There are a few possible routes into crowdfunding. While it is entirely possible for a business to use it for a standard loan arrangement, some crowdfunders offer up capital in exchange for a stake in the business. Investors often specialise in one of these paths, Crowdcube being one of the most well-known examples of a funder that takes an equity share in the business. As such, businesses should start by considering which type of fund they need to approach.
The sector that a business operates in can greatly influence the options available to them, and each sector has specific funders that cater for it. Crowdfunders that operate in high-risk sectors, such as IT or digital technology, tend to look for higher returns on their investment. On the other hand, for sectors such as manufacturing, funding tends to focus on smaller loans with a more affordable repayment profile.
Aside from sector considerations, start-ups and those who have only been trading for a short period are generally limited to the equity route. Established businesses with a solid customer base and order book tend to have more options because they are viewed as a lower-risk investment.
Identifying where your business fits into these general categories should help a business to decide which fund to approach and how. As with any appeal for external funding, preparation is key to success, and it is vital that the business plan clearly sets out central objectives, explaining what the investment is planned for, and the expected outcomes. Companies that demonstrate such forethought and understanding of their business and its markets stand a much better chance of securing crowdfunding.
While preparing the right details for a robust business plan shouldn’t present too much difficulty, identifying which funders to approach is more complicated. Different crowdfunders tend to prioritise different details within the business plan, and without such knowledge to guide who to approach and how to present the business, seeking funding could become a rather scatter-gun affair.

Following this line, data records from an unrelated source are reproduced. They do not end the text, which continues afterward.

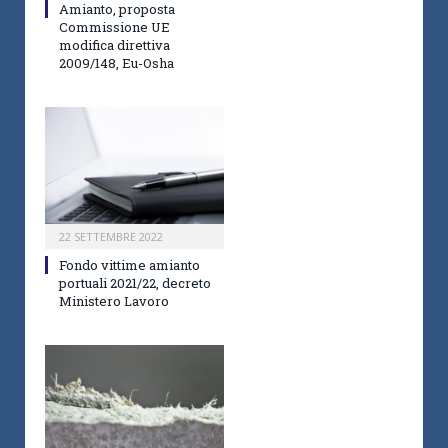
Amianto, proposta
Commissione UE
modifica direttiva
2009/148, Eu-Osha
22 SETTEMBRE 2022
Fondo vittime amianto
portuali 2021/22, decreto
Ministero Lavoro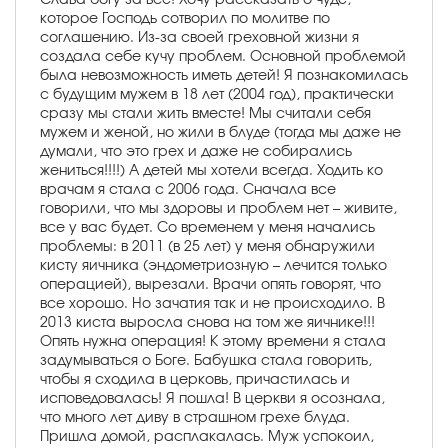
которое Господь сотворил по молитве по
соглашению. Из-за своей греховной жизни я
создала себе кучу проблем. Основной проблемой
была невозможность иметь детей! Я познакомилась
с будущим мужем в 18 лет (2004 год), практически
сразу мы стали жить вместе! Мы считали себя
мужем и женой, но жили в блуде (тогда мы даже не
думали, что это грех и даже не собирались
жениться!!!!) А детей мы хотели всегда. Ходить ко
врачам я стала с 2006 года. Сначала все
говорили, что мы здоровы и проблем нет – живите,
все у вас будет. Со временем у меня начались
проблемы: в 2011 (в 25 лет) у меня обнаружили
кисту яичника (эндометриозную – лечится только
операцией), вырезали. Врачи опять говорят, что
все хорошо. Но зачатия так и не происходило. В
2013 киста выросла снова на том же яичнике!!!
Опять нужна операция! К этому времени я стала
задумываться о Боге. Бабушка стала говорить,
чтобы я сходила в церковь, причастилась и
исповедовалась! Я пошла! В церкви я осознала,
что много лет диву в страшном грехе блуда.
Пришла домой, расплакалась. Муж успокоил,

Business advisors with crowdfunding experience can help to guide a business to the right fund, and provide advice on whether they are likely to achieve the required funding. An advisor can help to ensure that the plan is presented in a way that maximises its chance of success. They could also highlight any issues in the initial stages, such as potential hikes in the interest rate payable, or what penalties are involved if repayment terms aren’t met. Going in well-advised is a must, and ensures full transparency over where the money is coming from and what the costs will be.
For businesses considering crowdfunding for the first time, there are also a number of pitfalls and tips that companies should bear in mind when considering funding options.
Crowdfunding can represent a relatively hassle-free route to finance, and as such businesses can be tempted to disregard other sources. Doing this, however, may narrow the range of options considerably, and the business could end up opting for a less-suitable funding source. In addition, businesses should be aware of what available assets they have that may render crowdfunding unnecessary. A small business with enough equity in its assets, for example, may well find that a standard corporate loan is the best way to fund growth plans.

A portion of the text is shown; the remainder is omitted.